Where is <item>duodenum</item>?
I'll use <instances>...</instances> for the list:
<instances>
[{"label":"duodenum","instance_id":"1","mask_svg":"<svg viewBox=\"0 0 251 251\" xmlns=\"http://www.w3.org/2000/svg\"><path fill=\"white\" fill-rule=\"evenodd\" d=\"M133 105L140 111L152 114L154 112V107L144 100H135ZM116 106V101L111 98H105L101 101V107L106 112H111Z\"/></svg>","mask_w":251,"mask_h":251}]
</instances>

^^^^

Line for line, set down the listing above again.

Where is <item>duodenum</item>?
I'll use <instances>...</instances> for the list:
<instances>
[{"label":"duodenum","instance_id":"1","mask_svg":"<svg viewBox=\"0 0 251 251\" xmlns=\"http://www.w3.org/2000/svg\"><path fill=\"white\" fill-rule=\"evenodd\" d=\"M133 105L140 111L152 114L154 112V107L144 100H135ZM116 106V101L111 98H105L101 101V107L106 112H111Z\"/></svg>","mask_w":251,"mask_h":251}]
</instances>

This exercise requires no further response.